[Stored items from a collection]
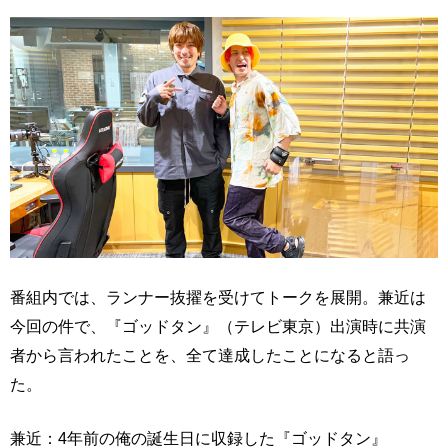
番組内では、ランナー抜擢を受けてトークを展開。兼近は
今回の件で、『ゴッドタン』（テレビ東京）出演時に共演
者から言われたことを、全て達成したことになると語っ
た。
兼近：4年前の俺の誕生日に収録した『ゴッドタン』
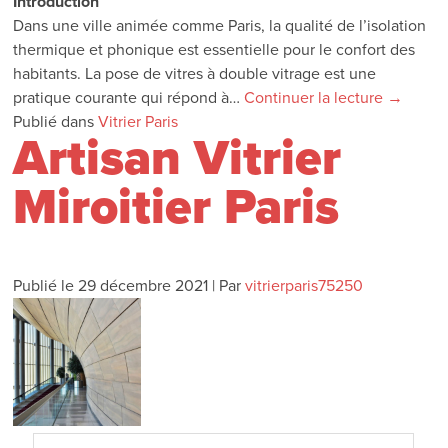
Introduction
Dans une ville animée comme Paris, la qualité de l’isolation
thermique et phonique est essentielle pour le confort des
habitants. La pose de vitres à double vitrage est une
pratique courante qui répond à…
Continuer la lecture
→
Publié dans
Vitrier Paris
Artisan Vitrier
Miroitier Paris
Publié le
29 décembre 2021
|
Par
vitrierparis75250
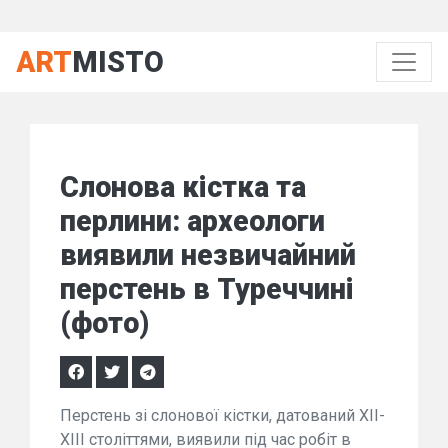
ART
MISTO
Слонова кістка та
перлини: археологи
виявили незвичайний
перстень в Туреччині
(фото)
Перстень зі слонової кістки, датований XII-
XIII століттями, виявили під час робіт в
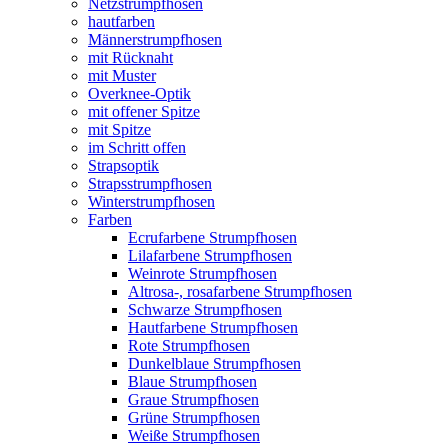
Netzstrumpfhosen
hautfarben
Männerstrumpfhosen
mit Rücknaht
mit Muster
Overknee-Optik
mit offener Spitze
mit Spitze
im Schritt offen
Strapsoptik
Strapsstrumpfhosen
Winterstrumpfhosen
Farben
Ecrufarbene Strumpfhosen
Lilafarbene Strumpfhosen
Weinrote Strumpfhosen
Altrosa-, rosafarbene Strumpfhosen
Schwarze Strumpfhosen
Hautfarbene Strumpfhosen
Rote Strumpfhosen
Dunkelblaue Strumpfhosen
Blaue Strumpfhosen
Graue Strumpfhosen
Grüne Strumpfhosen
Weiße Strumpfhosen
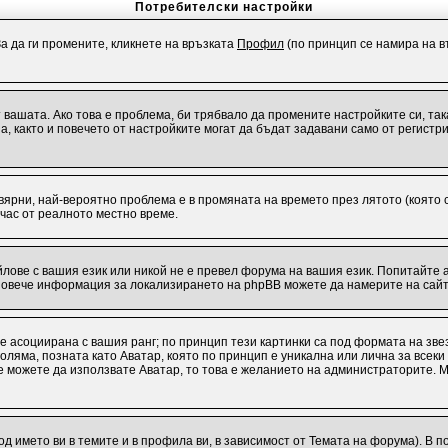
Потребителски настройки
За да ги промените, кликнете на връзката
Профил
(по принцип се намира на въ
от вашата. Ако това е проблема, би трябвало да промените настройките си, т
 както и повечето от настройките могат да бъдат задавани само от регистрир
евярни, най-вероятно проблема е в промяната на времето през лятото (която с
 час от реалното местно време.
лове с вашия език или никой не е превел форума на вашия език. Попитайте 
 Повече информация за локализирането на phpBB можете да намерите на сайт
 е асоциирана с вашия ранг; по принцип тези картинки са под формата на зв
о-голяма, позната като Аватар, която по принцип е уникална или лична за вс
 не можете да използвате Аватар, то това е желанието на администраторите. 
од името ви в темите и в профила ви, в зависимост от Темата на форума). В 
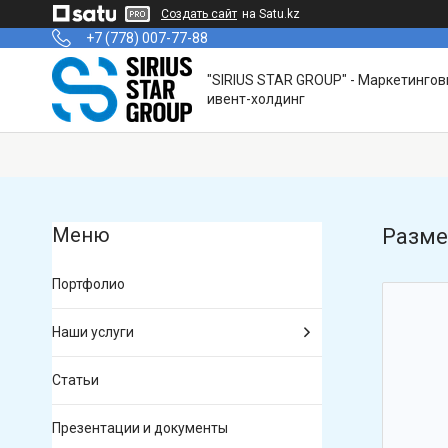
Создать сайт
на Satu.kz
+7 (778) 007-77-88
"SIRIUS STAR GROUP" - Маркетинго
ивент-холдинг
Разме
Портфолио
Наши услуги
Статьи
Презентации и документы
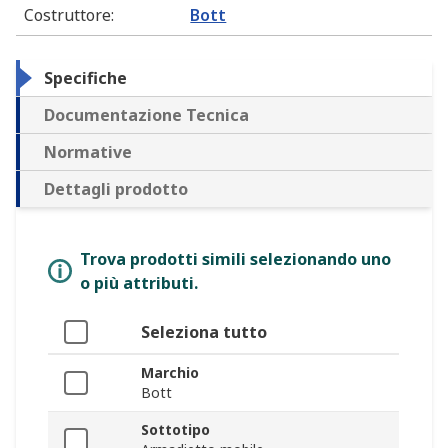
Costruttore
:
Bott
Specifiche
Documentazione Tecnica
Normative
Dettagli prodotto
Trova prodotti simili selezionando uno
o più attributi.
Seleziona tutto
Marchio
Bott
Sottotipo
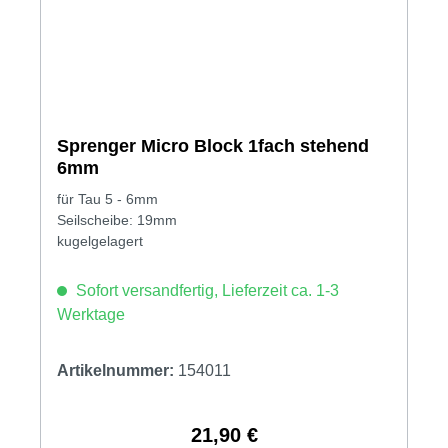
Sprenger Micro Block 1fach stehend
6mm
für Tau 5 - 6mm
Seilscheibe: 19mm
kugelgelagert
Sofort versandfertig, Lieferzeit ca. 1-3
Werktage
Artikelnummer:
154011
21,90 €
Regulärer Preis:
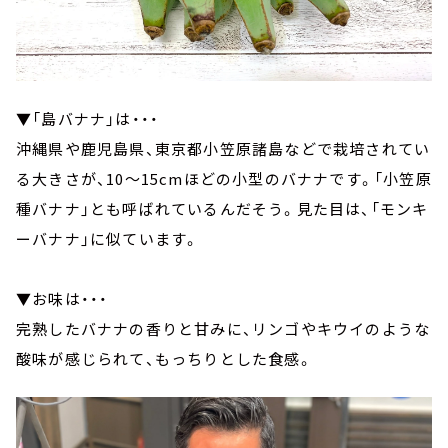
▼「島バナナ」は・・・
沖縄県や鹿児島県、東京都小笠原諸島などで栽培されてい
る大きさが、10～15cmほどの小型のバナナです。「小笠原
種バナナ」とも呼ばれているんだそう。見た目は、「モンキ
ーバナナ」に似ています。
▼お味は・・・
完熟したバナナの香りと甘みに、リンゴやキウイのような
酸味が感じられて、もっちりとした食感。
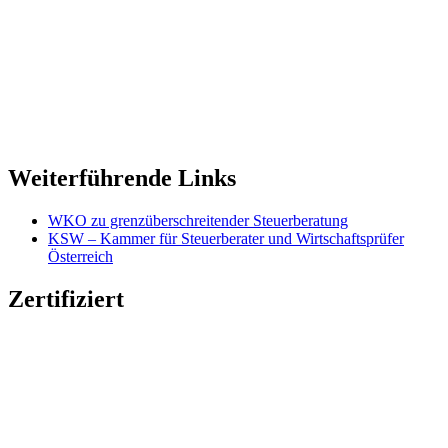
Weiterführende Links
WKO zu grenzüberschreitender Steuerberatung
KSW – Kammer für Steuerberater und Wirtschaftsprüfer
Österreich
Zertifiziert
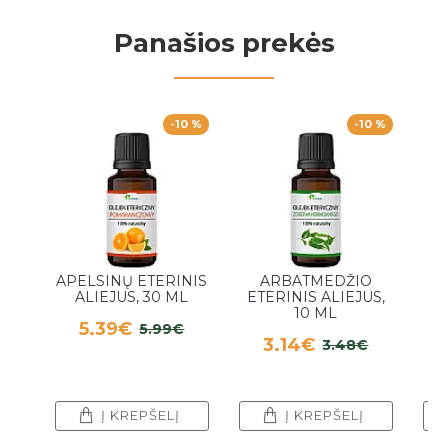
Panašios prekės
-10 %
-10 %
APELSINŲ ETERINIS
ARBATMEDŽIO
ALIEJUS, 30 ML
ETERINIS ALIEJUS,
ET
10 ML
5.39€
5.99€
3.14€
3.48€
Į KREPŠELĮ
Į KREPŠELĮ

Action item
Omitting all pictures, copy the preceding entries without any alteration.

Exercise result
番組内では、ランナー抜擢を受けてトークを展開。兼近は
今回の件で、『ゴッドタン』（テレビ東京）出演時に共演
者から言われたことを、全て達成したことになると語っ
た。
兼近：4年前の俺の誕生日に収録した『ゴッドタン』
Introduction
Dans une ville animée comme Paris, la qualité de l’isolation
thermique et phonique est essentielle pour le confort des
habitants. La pose de vitres à double vitrage est une
pratique courante qui répond à…
Continuer la lecture
→
Publié dans
Vitrier Paris
Artisan Vitrier
Miroitier Paris
Publié le
29 décembre 2021
|
Par
vitrierparis75250
ART
MISTO
Слонова кістка та
перлини: археологи
виявили незвичайний
перстень в Туреччині
(фото)
Перстень зі слонової кістки, датований XII-
XIII століттями, виявили під час робіт в
Netzstrumpfhosen
hautfarben
Männerstrumpfhosen
mit Rücknaht
mit Muster
Overknee-Optik
mit offener Spitze
mit Spitze
im Schritt offen
Strapsoptik
Strapsstrumpfhosen
Winterstrumpfhosen
Farben
Ecrufarbene Strumpfhosen
Lilafarbene Strumpfhosen
Weinrote Strumpfhosen
Altrosa-, rosafarbene Strumpfhosen
Schwarze Strumpfhosen
Hautfarbene Strumpfhosen
Rote Strumpfhosen
Dunkelblaue Strumpfhosen
Blaue Strumpfhosen
Graue Strumpfhosen
Grüne Strumpfhosen
Weiße Strumpfhosen
Потребителски настройки
За да ги промените, кликнете на връзката
Профил
(по принцип се намира на въ
от вашата. Ако това е проблема, би трябвало да промените настройките си, т
 както и повечето от настройките могат да бъдат задавани само от регистрир
евярни, най-вероятно проблема е в промяната на времето през лятото (която с
 час от реалното местно време.
лове с вашия език или никой не е превел форума на вашия език. Попитайте 
 Повече информация за локализирането на phpBB можете да намерите на сайт
 е асоциирана с вашия ранг; по принцип тези картинки са под формата на зв
о-голяма, позната като Аватар, която по принцип е уникална или лична за вс
 не можете да използвате Аватар, то това е желанието на администраторите. 
од името ви в темите и в профила ви, в зависимост от Темата на форума). В 
Создать сайт
на Satu.kz
+7 (778) 007-77-88
"SIRIUS STAR GROUP" - Маркетинго
ивент-холдинг
Разме
Портфолио
Наши услуги
Статьи
Презентации и документы
Costruttore
:
Bott
Specifiche
Documentazione Tecnica
Normative
Dettagli prodotto
Trova prodotti simili selezionando uno
o più attributi.
Seleziona tutto
Marchio
Bott
Sottotipo
Sprenger Micro Block 1fach stehend
6mm
für Tau 5 - 6mm
Seilscheibe: 19mm
kugelgelagert
Sofort versandfertig, Lieferzeit ca. 1-3
Werktage
Artikelnummer:
154011
21,90 €
Regulärer Preis:
▼「島バナナ」は・・・
沖縄県や鹿児島県、東京都小笠原諸島などで栽培されてい
る大きさが、10～15cmほどの小型のバナナです。「小笠原
種バナナ」とも呼ばれているんだそう。見た目は、「モンキ
ーバナナ」に似ています。
▼お味は・・・
完熟したバナナの香りと甘みに、リンゴやキウイのような
酸味が感じられて、もっちりとした食感。
Weiterführende Links
WKO zu grenzüberschreitender Steuerberatung
KSW – Kammer für Steuerberater und Wirtschaftsprüfer
Österreich
Zertifiziert
Panašios prekės
-10 %
-10 %
APELSINŲ ETERINIS
ARBATMEDŽIO
ALIEJUS, 30 ML
ETERINIS ALIEJUS,
ET
10 ML
5.39€
5.99€
3.14€
3.48€
Į KREPŠELĮ
Į KREPŠELĮ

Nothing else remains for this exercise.